France Inter

Terre des oublis

de Duong Thu Huong

 

Patricia Martin

 

Patricia MARTIN vous nous recommandez la lecture du dernier roman de Duong Thu Huong "Terre des oublis". L'auteure est Vietnamienne. Militante communiste elle a été exclue du parti il y a une quinzaine d'années. Elle vit aujourd'hui à Hanoï en résidence surveillée. "Terre des oublis" est-il un roman engagé ? (à l'image de ses précédents livres).

Engagé, certainement - Ca n'étonnera pas ceux de nos auditeurs qui ont déjà lu "Au-delà des illusions" (le livre emblématique de Duong Thu Huong) ou "Les paradis aveugles" couronné en France par le Fémina Étranger.

Ils retrouveront la même empreinte, la même vigueur d'une écriture libératrice.

Engagé, ce livre, mais pas militant - Ce serait bien trop réducteur.

"Mes romans sont des clichés de douleur" confiait l'auteure dans une interview.

Ici : La douleur silencieuse et le cri étouffé d'une jeune femme au doux nom de Mien.

Mien vient du Hameau de la montagne, au centre du Vietnam.
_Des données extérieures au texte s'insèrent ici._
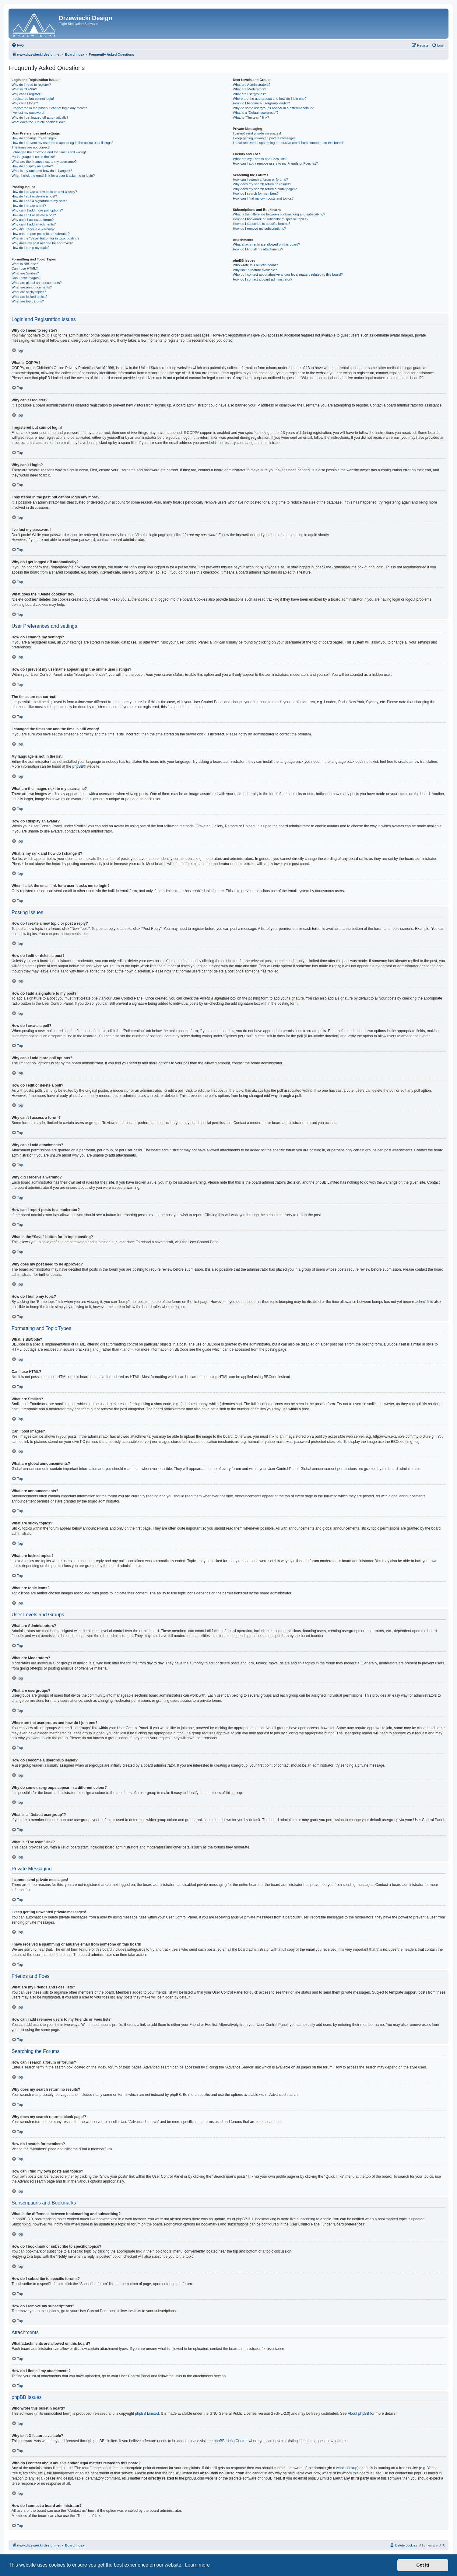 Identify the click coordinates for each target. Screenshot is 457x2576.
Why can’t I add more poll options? (37, 210)
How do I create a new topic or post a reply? (44, 192)
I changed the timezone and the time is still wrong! (49, 152)
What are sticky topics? (29, 292)
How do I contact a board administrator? (262, 279)
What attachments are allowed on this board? (266, 244)
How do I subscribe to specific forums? (261, 223)
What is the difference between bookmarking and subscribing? (279, 214)
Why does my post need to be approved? (42, 243)
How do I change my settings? (34, 138)
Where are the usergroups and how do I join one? (270, 98)
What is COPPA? (24, 89)
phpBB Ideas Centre (230, 2441)
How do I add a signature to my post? (39, 201)
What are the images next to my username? (44, 161)
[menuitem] (18, 45)
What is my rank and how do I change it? (42, 171)
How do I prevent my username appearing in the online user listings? (62, 143)
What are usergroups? (249, 94)
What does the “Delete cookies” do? (38, 122)
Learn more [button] (197, 2564)
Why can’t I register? (27, 94)
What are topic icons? (28, 301)
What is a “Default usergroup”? (256, 112)
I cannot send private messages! (257, 133)
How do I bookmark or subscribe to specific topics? (270, 219)
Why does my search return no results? (262, 184)
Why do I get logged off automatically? (40, 117)
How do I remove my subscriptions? (259, 228)
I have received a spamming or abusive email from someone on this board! (288, 143)
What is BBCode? (25, 264)
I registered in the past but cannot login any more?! (49, 108)
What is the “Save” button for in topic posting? (45, 238)
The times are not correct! (31, 147)
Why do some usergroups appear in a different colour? (273, 108)
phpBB (77, 766)
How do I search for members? (256, 193)
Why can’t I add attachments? (34, 224)
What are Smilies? (25, 273)
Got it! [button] (423, 2565)
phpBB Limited (147, 2413)
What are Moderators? (249, 89)
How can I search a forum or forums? (260, 179)
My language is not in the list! (33, 157)
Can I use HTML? (25, 268)
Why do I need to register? (31, 84)
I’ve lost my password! (28, 112)
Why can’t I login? (25, 103)
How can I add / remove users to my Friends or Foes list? (275, 163)
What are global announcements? (37, 282)
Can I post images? (26, 278)
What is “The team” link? (251, 117)
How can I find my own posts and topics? (263, 198)
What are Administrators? (252, 84)
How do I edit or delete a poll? (34, 215)
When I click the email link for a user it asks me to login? (53, 175)
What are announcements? (32, 287)
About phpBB (358, 2413)
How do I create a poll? (29, 206)
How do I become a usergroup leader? (261, 103)
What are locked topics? (29, 296)
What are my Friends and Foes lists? (260, 159)
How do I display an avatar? (32, 166)
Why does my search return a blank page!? (265, 189)
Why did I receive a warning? (33, 229)
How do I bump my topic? (30, 248)
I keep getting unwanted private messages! (265, 138)
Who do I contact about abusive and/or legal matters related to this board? (288, 274)
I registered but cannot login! (33, 98)
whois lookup (346, 2468)
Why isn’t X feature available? (255, 270)
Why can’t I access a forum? (33, 220)
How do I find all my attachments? (258, 249)
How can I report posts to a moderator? (41, 234)
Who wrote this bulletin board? (255, 265)
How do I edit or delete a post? (34, 196)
En premières noces, elle a épousé un jeune homme qu'elle aimait, même s'il était très pauvre, même s'il devait partir à la guerre, même si elle se disait qu'elle ne le reverrait peut-être jamais.

Et puis les années ont passé, et Bon a été donné pour mort.

Mien a ensuite rencontré Hoan, le fils de l'instituteur, un être raffiné, beau, aisé. Ils sont tombés amoureux, se sont mariés et ont eu un fils.

La vie était douce et tranquille jusqu'au jour où Bon (censé être mort je vous le rappelle) réapparaît.

C'est d'ailleurs la scène qui ouvre le livre et qui vous donne un coup de poing à l'estomac.

Bon a ce statut particulier de celui qui revient de la guerre. Il a sacrifié sa jeunesse à son pays, c'est un martyr. Et un martyr, dit la société, dit le Parti, ça ne s'abandonne pas.

Mien va donc à la fois se plier à la volonté commune et agir selon sa conscience. Elle quittera celui qu'elle aime pour retrouver un homme qui lui est devenu étranger.

"Terre des oublis" fait presque 800 pages - C'est dire que le rythme y est lent - Qu'il suit les méandres du temps et de la pensée et que la lecture en est voluptueuse.

Vous verrez que la tristesse de tout un peuple y est tapie, que les lois auxquelles on obéit semblent surgir du fond des âges, que l'on s'y révolte peu parce que personne n'est conscient de l'oppression qui pèse sur lui. Mais on y a le sang chaud et la sensualité s'exprime de façon explicite.

Vous lirez des pages qui sentent l'oranger, le basilic et le jasmin, vous passerez des moments bénis où l'on boit du thé au gingembre tandis que dehors chantent les cigales.

Un peuple très latin, finalement que les Vietnamiens.

Duong Thu Huong est très lue dans son pays, grâce à des éditions pirates puisqu'elle est bannie de la république socialiste.

Elle continue, inlassablement, à dire ce qu'elle pense, à dénoncer l'hypocrisie, la peur et l'argent.

Et même si les choses s'arrangent un peu sur le plan politique et économique, elle a appris à ses deux enfants qu'au Vietnam, il faut oser mourir pour survivre.